Saving your progress and using the fast travel system is taken care of with a simple campfire which only encourages the feeling of exploration as you bed down for the night to save your progress with the stars above your head and only rattlesnakes and tumbleweed for company. I rarely used the fast travel option simply because travelling by horse across the vast map was such a pleasure and kept me immersed in the game an For those who have played RDR enough to find themselves in Mexico, I’m sure you will be familiar with the song that plays as you mount your horse at the beach and start riding into the heart of this barren country.
- Pushing forward through the night, aching chest and blurry sight
- It’s so far, so far away
- It’s so far, so far away
- Cold wind blows into the skin
- Can’t believe the state you’re in
Far Away by Jose Gonzalez (https://youtu.be/7IkvAb6THQY)
The song is beautiful, I feel it perfectly highlights what you’re going through to rescue some sort of life for yourself and your family. The distance travelled and hardships endured to simply see your loved ones again. This is no accident; the song was written for the game to capture this moment and damn did Jose Gonzalez and Rockstar do a great job of it. There are 3 other songs which also beautifully capture the feeling of the game as they are played. I won’t go into them here because they might spoil things for you if you haven’t played the game.
Now, the story, the reason we’re here in the first place. It is arguably one of the best storylines you’ll encounter in a video game. Your journey takes you through John’s attempt at redemption from his previous life by chasing down members of his old gang across the old west. I felt the pacing of this was well done, albeit with too long spent in Mexico, the ending is really quite outstanding. Most characters involved in your story are memorable and generally invoke some emotion be it hatred, frustration or fondness which easily help to make this such an excellent title.
As the game develops and you open more of the absolutely stunning landscape you’ll find yourself spending time simply admiring the scenery. Tall Trees, an area you get to explore late in the game has a snowy forest which is a particularly pretty and isolated area that you can stop and enjoy for many minutes before a bear appears and messes up your day.
One of the most impressive aspects of Red Dead Redemption is how well it has stood up, graphically, story-wise and even in how the game plays. There are plenty of times I go back to games I’ve played from this era in gaming and find the graphics are just terrible, the gameplay is clunky or the fun I had playing it is simply not there anymore. Since my original playthrough of this game on the PS3, it has arrived on XBox One backwards compatibility and even recently been remastered in 4K. Unfortunately, as I don’t own an XBox One X I am unable to play the 4K version but the regular XBox One version is still beautiful and the skyboxes in particular still blow me away at times.

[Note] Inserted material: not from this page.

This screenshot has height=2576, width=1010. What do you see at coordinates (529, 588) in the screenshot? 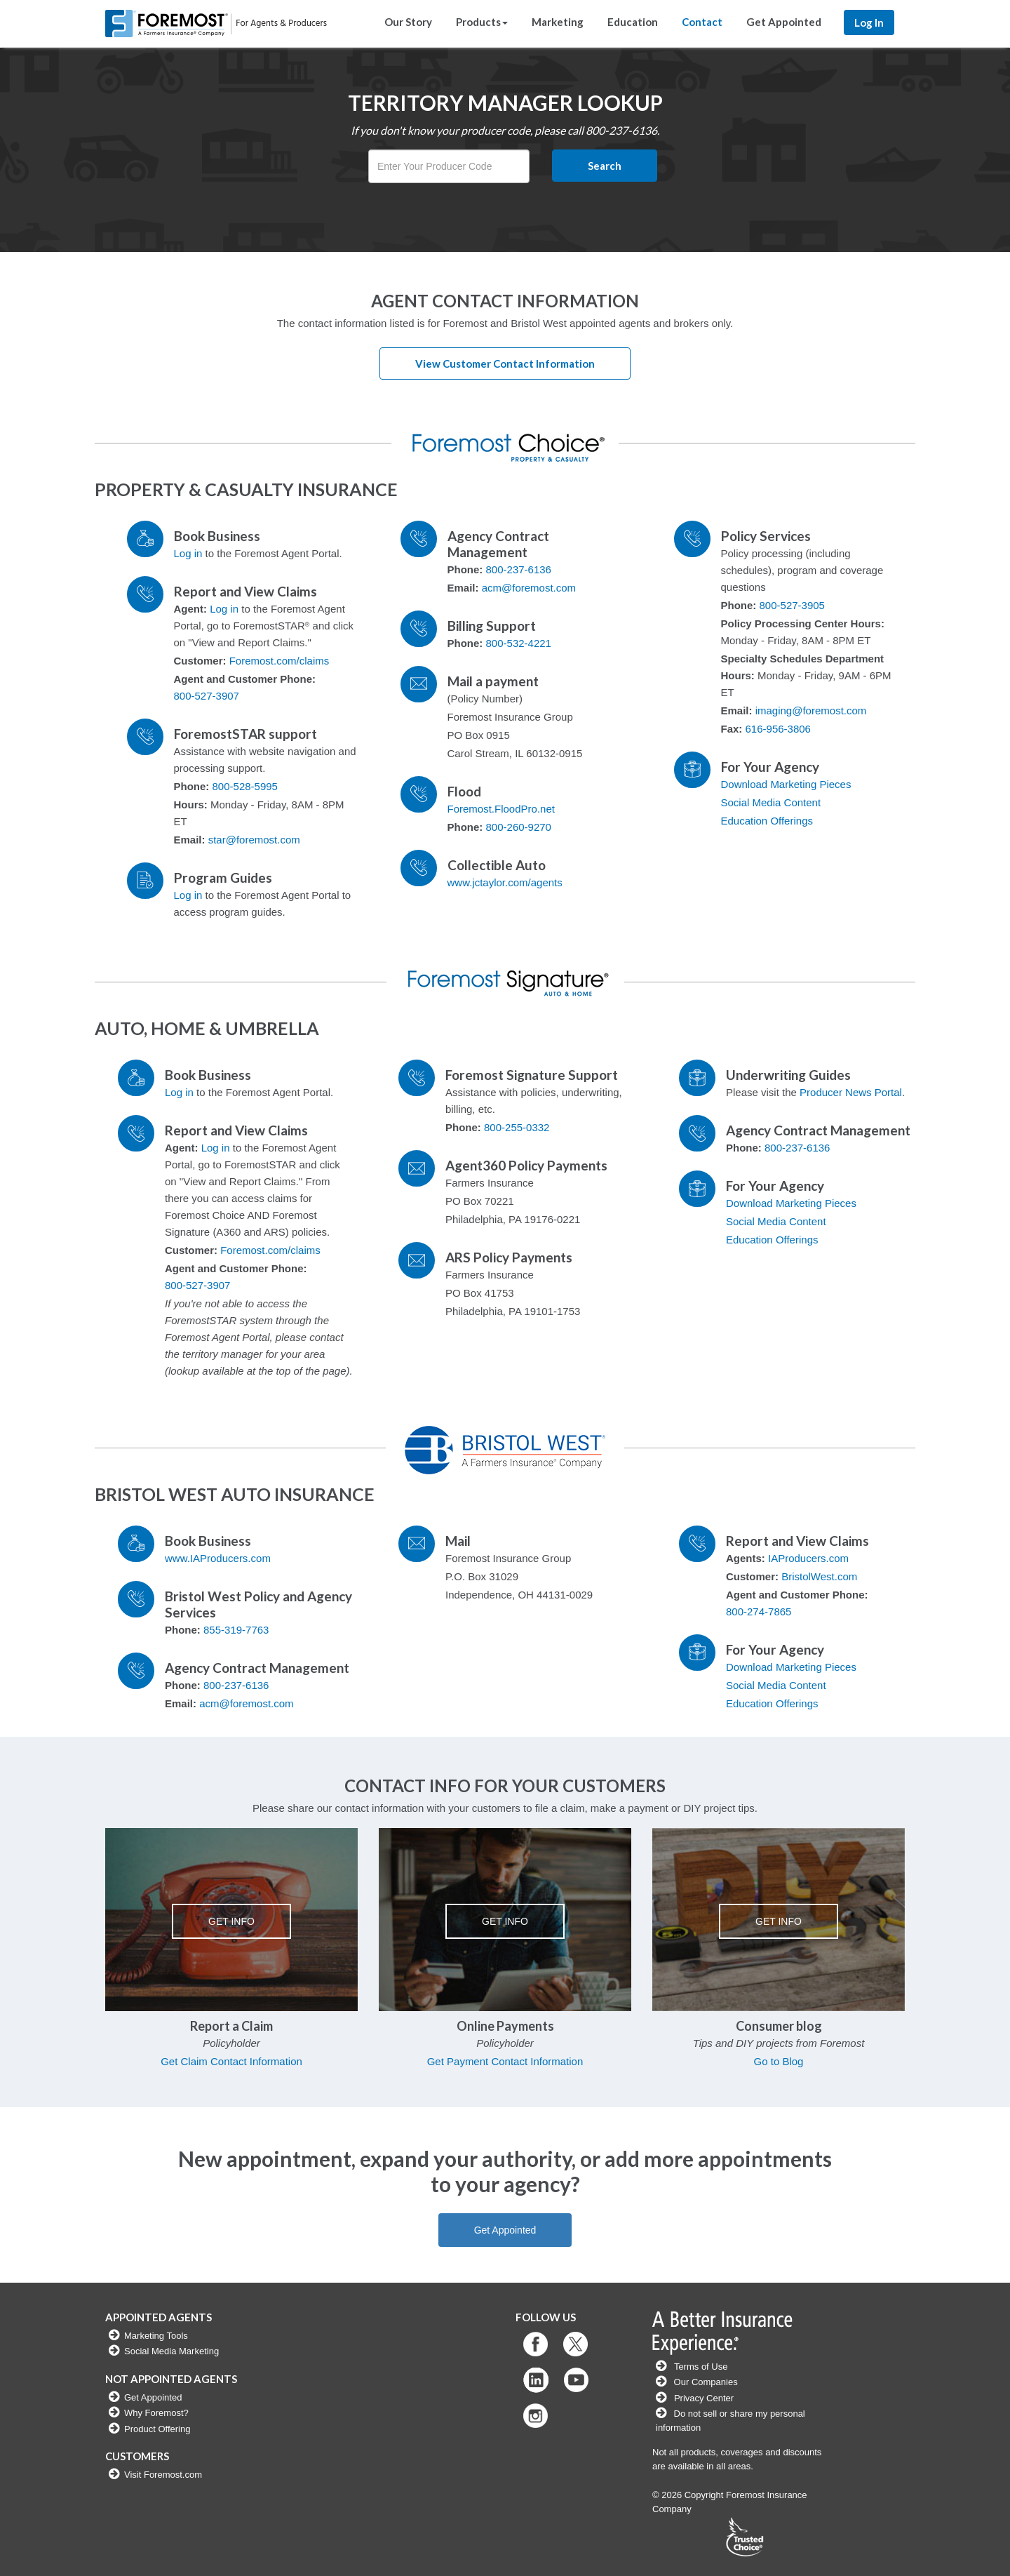
I see `acm@foremost.com` at bounding box center [529, 588].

Red Dead Redemption is a game I recommend to anyone and everyone. If you still haven’t played it, find a way. The easiest option is likely through XBox backwards compatibility. Possibly a second-hand copy of PS3 if you still have your own Sony console sitting around somewhere.
The sequel has finally been announced and has a trailer which showcases some amazing scenery and a gritty looking storyline. The perfect combination for this franchise and I will be purchasing it immediately and desperately hoping it lives up to my expectations.
I still think it should’ve been called Red Dead Revenant.